JustDial data leak exposed personal details of 100 million users: IT expert

Justdial, a company that provides local search for different services in India over voice calls and internet, suffered a data breach last week that compromised the personal details of 100 million users, according to independent cyber-security researcher Rajshekhar Rajaharia.

Inc42 quoted a senior JustDial executive on Monday as saying that the company is investigating the alledged loopholes in its database and that the company's systems are foolproof.

Rajaharia said on Wednesday that user data "including name, email, mobile number, gender, dob, address, photo, company, occupation & other details are publicly accessible" on the site.
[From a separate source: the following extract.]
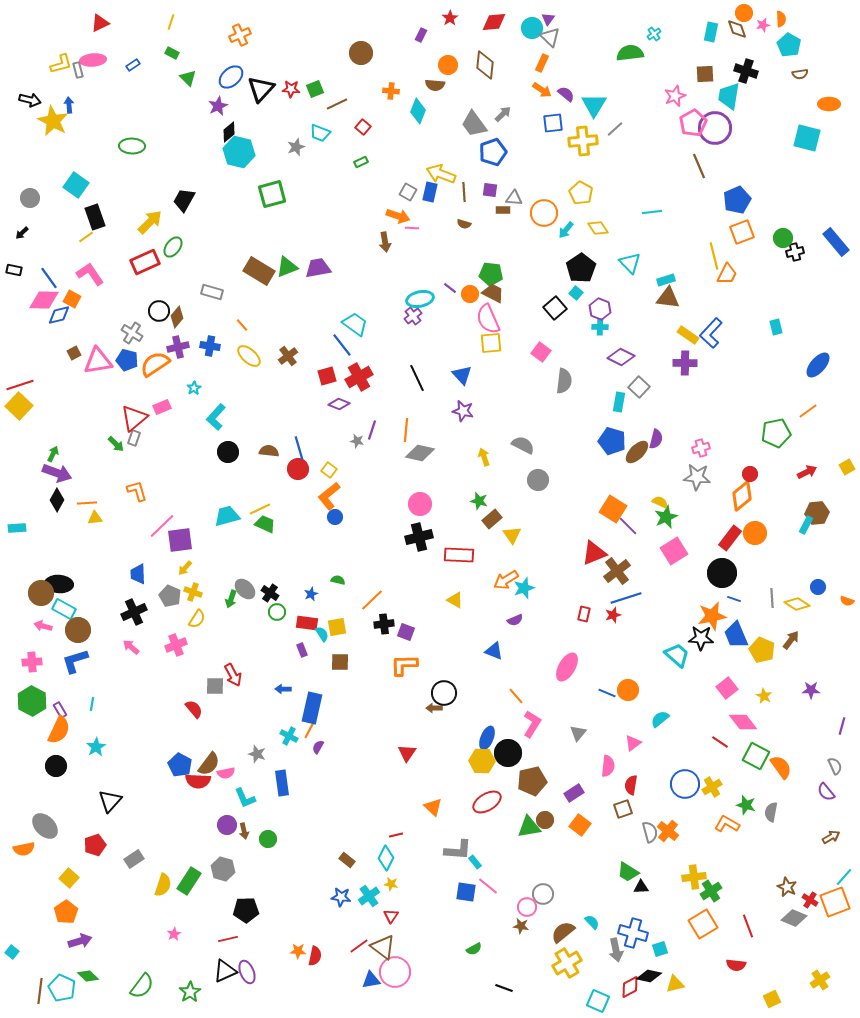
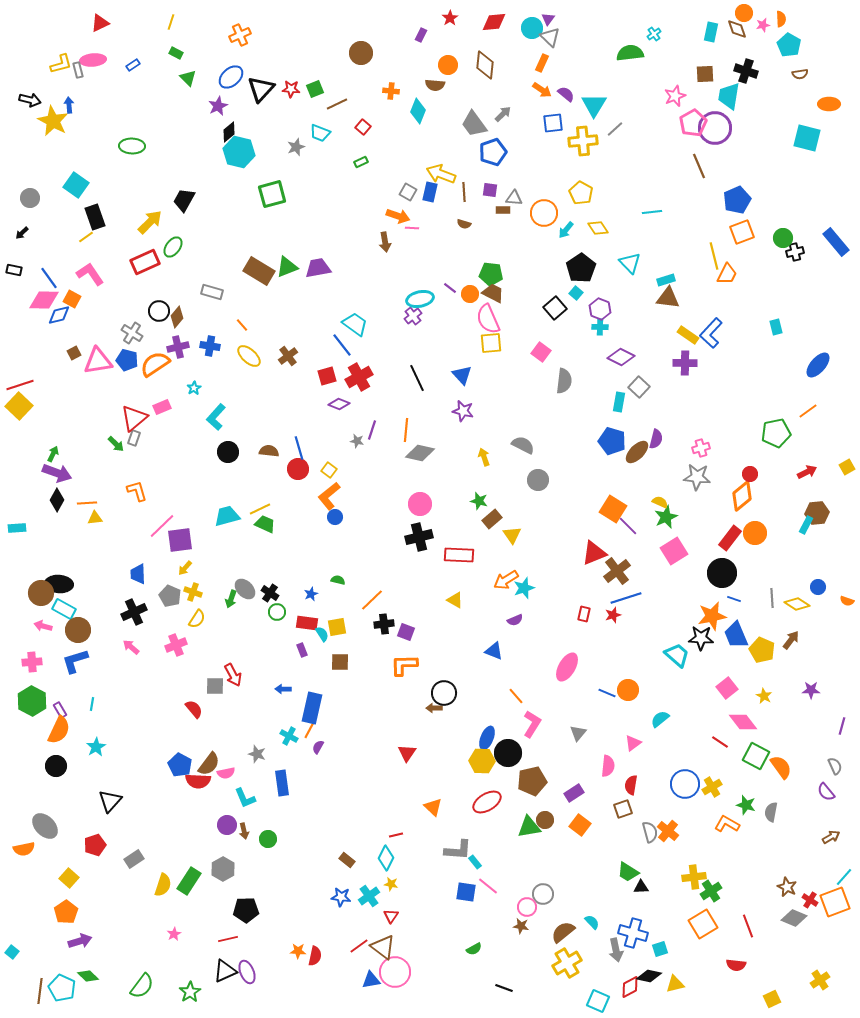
green rectangle at (172, 53): moved 4 px right
gray hexagon at (223, 869): rotated 15 degrees clockwise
An Economic Times report on Thursday quoted the expert as saying that the company has not been able to fix the breach. He said that 70 per cent of the data was of users who called JustDial's customer care number '88888 88888'.

He told Inc42 that the link between JustDial's application and database is not protected.

Data breach incidences in India were the second highest globally in 2018, according to a report by digital security firm Gemalto.

A report by news agency IANS said on Wednesday that cyber security experts have raised alarms over an 'advanced phishing attack' on IT bellwether Wipro, saying that no organisation, regardless of its size, is immune from sophisticated cyber criminals in India. The IT giant suffered an attack on its employee database. E-commerce giant Amazon faced a data leak in December last year that exposed some sellers’ private financial information to other users. Amazon India has 150 million registered users and around 4 million merchants sell on its platform.

The issue of safety of user data took centre stage after Facebook, the global social media giant, disclosed that an obscure gaming app fed users’ data to political data mining firm Cambridge Analytica without authorisation in early 2018. Data of about 87 million users, by one estimate, were left exposed.

EarlySalary, a fin-tech start-up, was the victim of a ransomware attack in October. The attacker was looking to extort ransom against data of at least 20,000 users that it had accessed from an earlier version of its website.

Food start-up FreshMenu had also faced a data breach that left exposed the personal details of 110,000 users. What irked users was that the firm admitted to the breach two years later.

At the moment, the country does not have a provision for a user, whose data has been exposed, to recover damages from companies responsible for this. A section in the draft Data Protection Bill, which is undergoing consultations and pruning, however, lays down directives for early disclosure of leaks and a mechanism to try cases pertaining to such lapses.